TORONTO, June 28, 2012 /CNW/ - Trade unions representing Xstrata and Glencore unionized workers across the world are opposing the proposed merger of the two companies, including the extreme retention bonuses being paid to Xstrata management.
"Regulators must consider breaking up these companies rather than allowing further concentration and abuse of power," said Ken Neumann, United Steelworkers (USW) National Director for Canada.
The USW is one of several unions affiliated with the 50-million member IndustriALL global labour federation that oppose an Xstrata-Glencore merger. IndustriALL members argue Xstrata and Glencore are major examples of the 'resource curse' in which corporate exploitation of natural resources leads to a lower relative standard of living for people whose land is being exploited.
"Trade unions have frequently had very difficult relations with these two companies and their intended merger can only magnify these problems as the combined entity will become one of the mega-corporations dominating the global resources sector," Neumann said.
"These corporations are increasingly distant from the operations they own and manage, and from the communities affected by those operations."
Glencore leads the way in this regard because of its greater history of secrecy and lack of transparency as a Swiss-based private company, IndustriALL says.
Trade union problems with Xstrata are well-documented.
- Broken employment commitments in Canada after the takeover of Canadian mining company Falconbridge.
- In Australia there is an unresolved complaint under the OECD Guidelines for Multi-National Enterprises concerning the company's effort to destroy collective bargaining and reduce working conditions at its operations. The company refused to participate in mediation procedures provided under the Guidelines and is therefore in continuous breach of the Guidelines to this day.
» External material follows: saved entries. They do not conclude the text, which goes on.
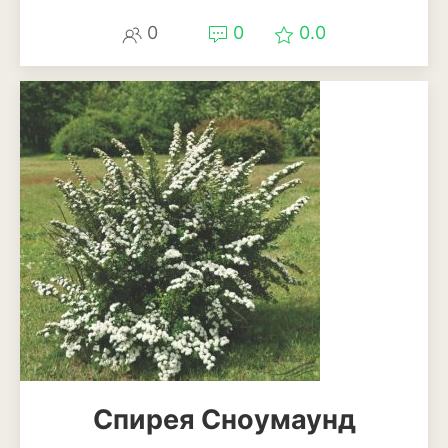
Мискантус
0
0
0.0
Молиния
Овсяница
Осока
Пеннисетум или
перистощетинник
Ягоды
Арбуз
Виноград
Голубика
Спирея Сноумаунд
Дыня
- In South Africa Xstrata's effort to achieve a merger with Anglo American were denounced by the National Union of Mineworkers because of the company's poor record in industrial relations.
- The Australian union complaint under the OECD Guidelines also covered a major area of concern for shareholders - the anticompetitive marketing arrangements with Glencore that provided that company - also Xstrata's largest shareholder - with benefits not matched with those for other shareholders.
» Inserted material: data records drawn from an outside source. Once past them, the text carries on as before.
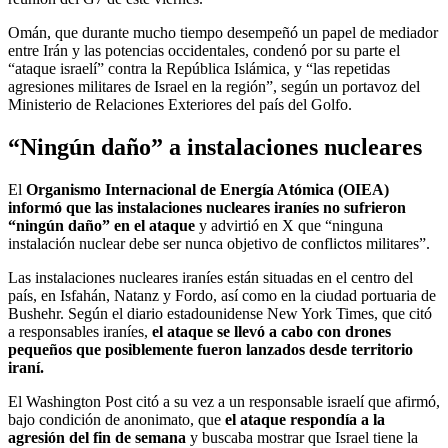
Omán, que durante mucho tiempo desempeñó un papel de mediador
entre Irán y las potencias occidentales, condenó por su parte el
“ataque israelí” contra la República Islámica, y “las repetidas
agresiones militares de Israel en la región”, según un portavoz del
Ministerio de Relaciones Exteriores del país del Golfo.
“Ningún daño” a instalaciones nucleares
El
Organismo Internacional de Energía Atómica (OIEA)
informó que las instalaciones nucleares iraníes no sufrieron
“ningún daño” en el ataque
y advirtió en X que “ninguna
instalación nuclear debe ser nunca objetivo de conflictos militares”.
Las instalaciones nucleares iraníes están situadas en el centro del
país, en Isfahán, Natanz y Fordo, así como en la ciudad portuaria de
Bushehr. Según el diario estadounidense New York Times, que citó
a responsables iraníes,
el ataque se llevó a cabo con drones
pequeños que posiblemente fueron lanzados desde territorio
iraní.
El Washington Post citó a su vez a un responsable israelí que afirmó,
bajo condición de anonimato, que
el ataque respondía a la
agresión del fin de semana
y buscaba mostrar que Israel tiene la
- Unions also note that Xstrata is subject to a further OECD Guidelines complaint in Argentina.
With respect to Glencore, unions share widespread, grave concerns about the company's conduct in many developing countries where weak governance appears to give the company opportunities for dubious dealings. The most recent examples include the findings of an investigation by the international organization Global Witness into mine asset purchases in the Democratic Republic of the Congo (DRC). As well, a BBC investigation into Glencore's DRC operations found evidence of child labour and extreme water pollution.
Recent research published in the journal Foreign Policy shows that Glencore's fundamental business model relies on operations in weak governance zones where public scrutiny and transparency are frequently absent. The list of countries in which Glencore has been accused of poor conduct include Colombia, Equatorial Guinea, Ivory Coast and Zambia in addition to the DRC, the research indicates.
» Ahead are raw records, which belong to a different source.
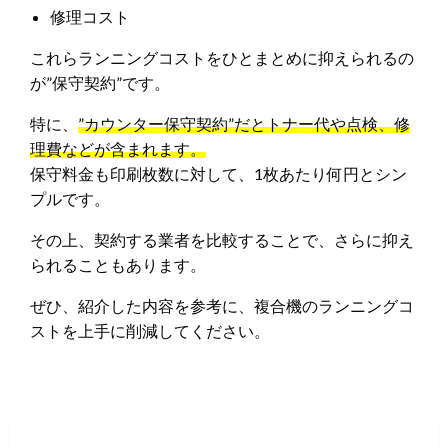
修理コスト
これらランニングコストをひとまとめに抑えられるの
が”保守契約”です。
特に、
”カウンター保守契約”だとトナー代や点検、修
理費などが含まれます。
保守料金も印刷枚数に対して、1枚あたり何円とシン
プルです。
その上、契約する業者を比較することで、さらに抑え
られることもあります。
ぜひ、紹介した内容を参考に、複合機のランニングコ
ストを上手に削減してください。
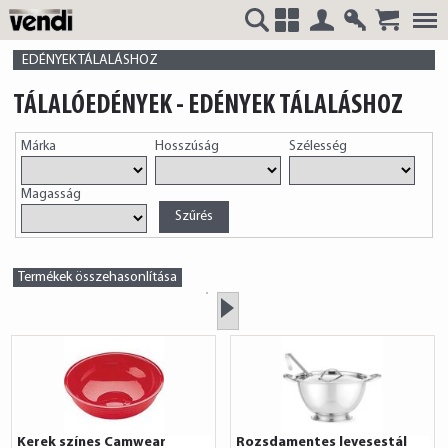
Belépés
Regisztrá
VENDI
+
EDÉNYEK TÁLALÁSHOZ
TÁLALÓEDÉNYEK - EDÉNYEK TÁLALÁSHOZ
Márka
Hosszúság
Szélesség
HUNGÁRIA
Magasság
Kft.
Termékek összehasonlítása
»
Kerek színes Camwear
Rozsdamentes levesestál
Glencore also stands accused by the global civil society network Publish What You Pay of extreme financial engineering to reduce its tax payments far below the level it should pay. Publish What You Pay says that Glencore's effective tax rate is as low as 9.3 per cent, in large part because many of its subsidiaries are located in "secrecy jurisdictions."
Xstrata's corporate governance has been routinely challenged as problematic for many years, with multiple, strong protest votes concerning the company's excessive remuneration for top management.
There has also been the issue of the lack of an independent chairman, with Glencore Chairman Willy Strothotte also chairing Xstrata for many years. The two companies only belatedly fixed that problem when Glencore moved to become a public company; Sir John Bond was appointed as an independent chairman only in May 2011.
In the current merger proposal between Glencore and Xstrata, the top management of Xstrata is to receive £240 million (about US $375 million) in so-called retention payments of which Chief Executive Mick Davis is to receive £29 million (US$45 million). All without performance hurdles; just for continuing in their jobs for which they are already extremely well-paid.
Those who actually produce the wealth for Xstrata and Glencore - the workers who toil in remote, harsh environments and deep underground mines - are to receive nothing, while their bosses intend to bathe in wealth beyond their wildest dreams.
Unions commend those of Xstrata's shareholders who have publicly criticized the grossly unjustifiable retention packages to Xstrata management.
Unions say that Xstrata and Glencore are already too powerful in world resources, especially given their poor track records. Further concentration of power in the hands of those already known for their propensity to exploit workers and bully governments can only lead to further abuses.
Competition and corporate regulators should consider doing the opposite of what Glencore and Xstrata propose; regulators should break up the companies into smaller units so that their capacity to manipulate and abuse markets, governments and workers is reduced.
Unions opposing the planned merger and who represent workers at Xstrata include the Construction, Forestry, Mining and Energy Union (CFMEU) in Australia, the United Steelworkers (USW) in Canada and the National Union of Mineworkers (NUM) in South Africa.